#### [RECORDS PROVIDED]
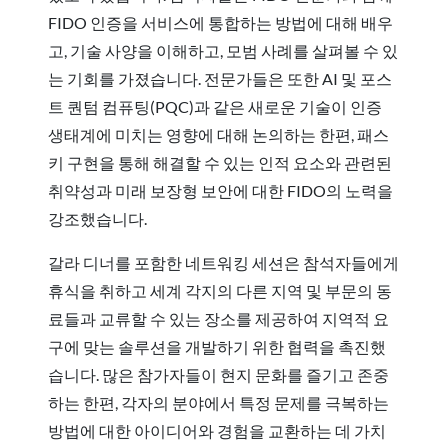
FIDO 인증을 서비스에 통합하는 방법에 대해 배우
고, 기술 사양을 이해하고, 모범 사례를 살펴볼 수 있
는 기회를 가졌습니다. 전문가들은 또한 AI 및 포스
트 퀀텀 컴퓨팅(PQC)과 같은 새로운 기술이 인증
생태계에 미치는 영향에 대해 논의하는 한편, 패스
키 구현을 통해 해결할 수 있는 인적 요소와 관련된
취약성과 미래 보장형 보안에 대한 FIDO의 노력을
강조했습니다.
갈라 디너를 포함한 네트워킹 세션은 참석자들에게
휴식을 취하고 세계 각지의 다른 지역 및 부문의 동
료들과 교류할 수 있는 장소를 제공하여 지역적 요
구에 맞는 솔루션을 개발하기 위한 협력을 촉진했
습니다. 많은 참가자들이 현지 문화를 즐기고 존중
하는 한편, 각자의 분야에서 특정 문제를 극복하는
방법에 대한 아이디어와 경험을 교환하는 데 가치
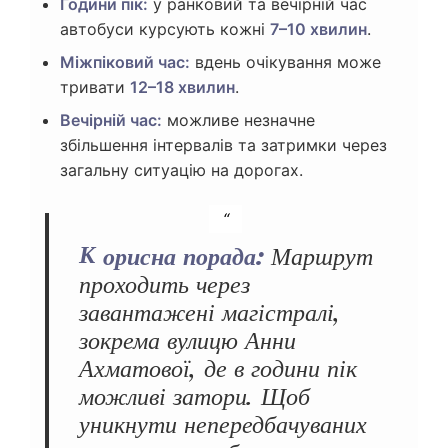
Години пік:
у ранковий та вечірній час
автобуси курсують кожні
7–10 хвилин
.
Міжпіковий час:
вдень очікування може
тривати
12–18 хвилин
.
Вечірній час:
можливе незначне
збільшення інтервалів та затримки через
загальну ситуацію на дорогах.
Корисна порада:
Маршрут
проходить через
завантажені магістралі,
зокрема вулицю Анни
Ахматової, де в години пік
можливі затори. Щоб
уникнути непередбачуваних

#### [WHAT THIS TASK INVOLVES]
Search each line of the data above for "через", and copy the lines where it occurs.

#### [SOLUTION FOR THIS EXERCISE]
збільшення інтервалів та затримки через
проходить через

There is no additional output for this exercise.